What proportion of the 230,630,000 American internet users (Source: World Bank, 2008) are addicted to the internet?
Answer
We aren't going to answer the researcher's question, but rather pretend we will (much like my five-year-old daughter loves to pretend)! The researcher can't evaluate the behavior of all of the 230-some million American internet users. Instead, suppose the researcher takes a random sample of 17,251 American internet users and evaluates them for internet addiction. The resulting data would be a bunch ...17,251 data points, to be exact... of yeses and nos:
yes yes no yes no no no no no no ...
The data in such a raw format are not particularly helpful, so the researcher uses a "sample statistic" to summarize the data. Based on his sample, the researcher calculates the proportion in his sample that he deemed addicted to the internet:
\(\hat{p}=\dfrac{990}{17521}=0.057\)
That \(p\) with a caret (^) over it is, by the way, and perhaps not surprisingly, called "p-hat." It, in general, denotes the proportion in a sample with a particular characteristic.

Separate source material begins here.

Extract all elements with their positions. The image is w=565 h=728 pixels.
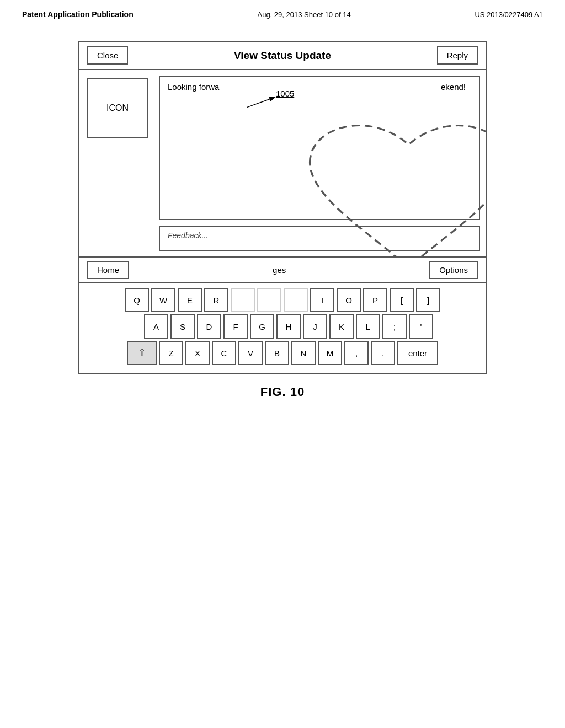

Now, that sample proportion of 0.057 is all well and good. But, we aren't interested in the proportion in the sample who are addicted to the internet. We are interested in knowing the "population parameter," that is, \(p\), the true, unknown, proportion of the population who are addicted to the internet.
We'll soon learn, in Section 6 specifically, that we can use a confidence interval to help quantify the value of a population parameter. A "confidence interval" is a range or interval of values that we can be confident contains the population parameter of interest, in this case, \(p\), the true unknown population proportion. When all is said and done, by calculating a confidence interval for \(p\), the researcher should be able to make a statement such as this:
"We can be 95% confident that the true proportion of Americans addicted to the internet is between 0.0534 and 0.0606 (0.057±0.0036)."
By the way, the interval is so narrow here, because the sample size is so large. Polling sample sizes are typically in the range of 1000 to 1600 respondents.
Section 1
The previous example illustrates the kind of question we'll answer in the lessons in Section 6 (and one lesson in Section 10). Specifically, the lessons in Section 6 (and one of the lessons in Section 10) focus on deriving good "point estimates" and "confidence intervals" for:
Population parameter...based on... | Sample statistic |
---|---|
population mean, \(\mu\) | sample mean, \(\bar{x}\) |
difference in two population means, \(\mu_1-\mu_2\) | difference in sample means, \(\bar{x}_1-\bar{x}_2\) |
population variance, \(\sigma^2\) | sample variance, \(s^2\) |
population proportion, \(p\) | sample proportion, \(\hat{p}\) |
difference in two population proportions, \(p_1-p_2\) | difference in sample proportions, \(\hat{p}_1-\hat{p}_2\) |
In these lessons, we'll work on not only obtaining formulas for the estimates and intervals but also on arguing that they are "good" in some way... unbiased, for example. We'll also address practical matters, such as how sample size affects the length of our derived confidence intervals. And, we'll also work on deriving good point estimates and confidence intervals for a least-squares regression line through a set of \((x,y)\) data points.
Example #2
Researchers are interested in answering the following research question: Does eating nuts regularly lower the risk of heart attacks in women? The researchers deem that a woman eats nuts regularly if she eats more than five ounces of nuts in one week.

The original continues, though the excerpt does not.